> [Problem to solve] Every record here needs to be retyped exactly.

--- Given records Enclosed Below ---

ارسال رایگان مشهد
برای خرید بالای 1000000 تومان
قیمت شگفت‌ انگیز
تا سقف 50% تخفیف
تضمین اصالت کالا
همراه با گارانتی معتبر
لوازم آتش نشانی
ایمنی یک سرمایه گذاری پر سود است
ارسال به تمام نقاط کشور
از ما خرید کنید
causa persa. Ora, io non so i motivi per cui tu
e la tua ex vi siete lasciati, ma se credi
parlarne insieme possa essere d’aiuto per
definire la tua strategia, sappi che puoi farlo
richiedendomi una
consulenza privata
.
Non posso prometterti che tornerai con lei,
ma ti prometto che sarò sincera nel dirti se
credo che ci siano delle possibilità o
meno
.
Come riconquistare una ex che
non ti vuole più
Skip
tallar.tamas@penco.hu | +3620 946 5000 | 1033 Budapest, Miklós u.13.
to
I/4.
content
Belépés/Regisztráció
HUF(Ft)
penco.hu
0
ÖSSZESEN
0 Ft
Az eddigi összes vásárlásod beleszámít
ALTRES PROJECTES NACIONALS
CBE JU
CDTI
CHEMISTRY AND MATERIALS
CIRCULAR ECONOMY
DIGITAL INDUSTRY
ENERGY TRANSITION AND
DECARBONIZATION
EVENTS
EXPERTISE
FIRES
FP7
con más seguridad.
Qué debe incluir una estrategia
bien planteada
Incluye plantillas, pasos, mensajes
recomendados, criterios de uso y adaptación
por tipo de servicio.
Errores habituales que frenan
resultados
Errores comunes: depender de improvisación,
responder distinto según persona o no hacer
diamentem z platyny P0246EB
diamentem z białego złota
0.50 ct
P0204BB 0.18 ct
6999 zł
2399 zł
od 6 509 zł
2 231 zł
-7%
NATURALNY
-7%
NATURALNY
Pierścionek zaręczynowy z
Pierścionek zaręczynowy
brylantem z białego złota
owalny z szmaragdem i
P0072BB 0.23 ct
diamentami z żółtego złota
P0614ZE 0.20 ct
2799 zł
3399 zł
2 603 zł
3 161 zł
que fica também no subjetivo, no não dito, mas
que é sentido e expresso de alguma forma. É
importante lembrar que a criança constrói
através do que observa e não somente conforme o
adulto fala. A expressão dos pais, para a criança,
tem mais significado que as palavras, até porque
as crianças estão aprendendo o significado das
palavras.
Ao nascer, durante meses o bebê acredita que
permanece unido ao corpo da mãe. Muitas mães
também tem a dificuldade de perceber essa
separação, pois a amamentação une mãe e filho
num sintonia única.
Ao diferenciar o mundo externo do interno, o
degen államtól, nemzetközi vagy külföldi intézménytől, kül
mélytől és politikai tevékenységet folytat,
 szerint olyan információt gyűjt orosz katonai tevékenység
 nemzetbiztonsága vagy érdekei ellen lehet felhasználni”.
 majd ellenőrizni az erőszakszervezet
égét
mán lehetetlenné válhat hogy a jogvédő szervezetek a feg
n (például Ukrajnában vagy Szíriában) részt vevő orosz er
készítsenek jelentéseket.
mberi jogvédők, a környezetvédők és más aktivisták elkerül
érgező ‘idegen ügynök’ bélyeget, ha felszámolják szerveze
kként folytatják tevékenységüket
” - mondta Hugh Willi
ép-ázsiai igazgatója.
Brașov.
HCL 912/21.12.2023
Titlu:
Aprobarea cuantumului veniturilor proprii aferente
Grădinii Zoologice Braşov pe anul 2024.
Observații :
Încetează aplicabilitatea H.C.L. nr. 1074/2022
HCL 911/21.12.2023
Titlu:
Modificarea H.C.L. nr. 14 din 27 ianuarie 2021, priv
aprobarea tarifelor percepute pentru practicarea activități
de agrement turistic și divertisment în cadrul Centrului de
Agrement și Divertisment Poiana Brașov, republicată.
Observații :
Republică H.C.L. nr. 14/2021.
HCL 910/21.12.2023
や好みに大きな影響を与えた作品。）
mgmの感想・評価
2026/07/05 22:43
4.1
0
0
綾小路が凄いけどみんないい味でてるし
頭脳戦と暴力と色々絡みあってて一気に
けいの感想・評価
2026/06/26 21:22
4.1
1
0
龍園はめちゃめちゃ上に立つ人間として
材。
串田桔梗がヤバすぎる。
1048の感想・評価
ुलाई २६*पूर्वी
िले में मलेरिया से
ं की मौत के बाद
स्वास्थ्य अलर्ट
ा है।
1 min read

--- End of Enclosed Given records ---

> [Output for this task]
ارسال رایگان مشهد
برای خرید بالای 1000000 تومان
قیمت شگفت‌ انگیز
تا سقف 50% تخفیف
تضمین اصالت کالا
همراه با گارانتی معتبر
لوازم آتش نشانی
ایمنی یک سرمایه گذاری پر سود است
ارسال به تمام نقاط کشور
از ما خرید کنید
causa persa. Ora, io non so i motivi per cui tu
e la tua ex vi siete lasciati, ma se credi
parlarne insieme possa essere d’aiuto per
definire la tua strategia, sappi che puoi farlo
richiedendomi una
consulenza privata
.
Non posso prometterti che tornerai con lei,
ma ti prometto che sarò sincera nel dirti se
credo che ci siano delle possibilità o
meno
.
Come riconquistare una ex che
non ti vuole più
Skip
tallar.tamas@penco.hu | +3620 946 5000 | 1033 Budapest, Miklós u.13.
to
I/4.
content
Belépés/Regisztráció
HUF(Ft)
penco.hu
0
ÖSSZESEN
0 Ft
Az eddigi összes vásárlásod beleszámít
ALTRES PROJECTES NACIONALS
CBE JU
CDTI
CHEMISTRY AND MATERIALS
CIRCULAR ECONOMY
DIGITAL INDUSTRY
ENERGY TRANSITION AND
DECARBONIZATION
EVENTS
EXPERTISE
FIRES
FP7
con más seguridad.
Qué debe incluir una estrategia
bien planteada
Incluye plantillas, pasos, mensajes
recomendados, criterios de uso y adaptación
por tipo de servicio.
Errores habituales que frenan
resultados
Errores comunes: depender de improvisación,
responder distinto según persona o no hacer
diamentem z platyny P0246EB
diamentem z białego złota
0.50 ct
P0204BB 0.18 ct
6999 zł
2399 zł
od 6 509 zł
2 231 zł
-7%
NATURALNY
-7%
NATURALNY
Pierścionek zaręczynowy z
Pierścionek zaręczynowy
brylantem z białego złota
owalny z szmaragdem i
P0072BB 0.23 ct
diamentami z żółtego złota
P0614ZE 0.20 ct
2799 zł
3399 zł
2 603 zł
3 161 zł
que fica também no subjetivo, no não dito, mas
que é sentido e expresso de alguma forma. É
importante lembrar que a criança constrói
através do que observa e não somente conforme o
adulto fala. A expressão dos pais, para a criança,
tem mais significado que as palavras, até porque
as crianças estão aprendendo o significado das
palavras.
Ao nascer, durante meses o bebê acredita que
permanece unido ao corpo da mãe. Muitas mães
também tem a dificuldade de perceber essa
separação, pois a amamentação une mãe e filho
num sintonia única.
Ao diferenciar o mundo externo do interno, o
degen államtól, nemzetközi vagy külföldi intézménytől, kül
mélytől és politikai tevékenységet folytat,
 szerint olyan információt gyűjt orosz katonai tevékenység
 nemzetbiztonsága vagy érdekei ellen lehet felhasználni”.
 majd ellenőrizni az erőszakszervezet
égét
mán lehetetlenné válhat hogy a jogvédő szervezetek a feg
n (például Ukrajnában vagy Szíriában) részt vevő orosz er
készítsenek jelentéseket.
mberi jogvédők, a környezetvédők és más aktivisták elkerül
érgező ‘idegen ügynök’ bélyeget, ha felszámolják szerveze
kként folytatják tevékenységüket
” - mondta Hugh Willi
ép-ázsiai igazgatója.
Brașov.
HCL 912/21.12.2023
Titlu:
Aprobarea cuantumului veniturilor proprii aferente
Grădinii Zoologice Braşov pe anul 2024.
Observații :
Încetează aplicabilitatea H.C.L. nr. 1074/2022
HCL 911/21.12.2023
Titlu:
Modificarea H.C.L. nr. 14 din 27 ianuarie 2021, priv
aprobarea tarifelor percepute pentru practicarea activități
de agrement turistic și divertisment în cadrul Centrului de
Agrement și Divertisment Poiana Brașov, republicată.
Observații :
Republică H.C.L. nr. 14/2021.
HCL 910/21.12.2023
や好みに大きな影響を与えた作品。）
mgmの感想・評価
2026/07/05 22:43
4.1
0
0
綾小路が凄いけどみんないい味でてるし
頭脳戦と暴力と色々絡みあってて一気に
けいの感想・評価
2026/06/26 21:22
4.1
1
0
龍園はめちゃめちゃ上に立つ人間として
材。
串田桔梗がヤバすぎる。
1048の感想・評価
ुलाई २६*पूर्वी
िले में मलेरिया से
ं की मौत के बाद
स्वास्थ्य अलर्ट
ा है।
1 min read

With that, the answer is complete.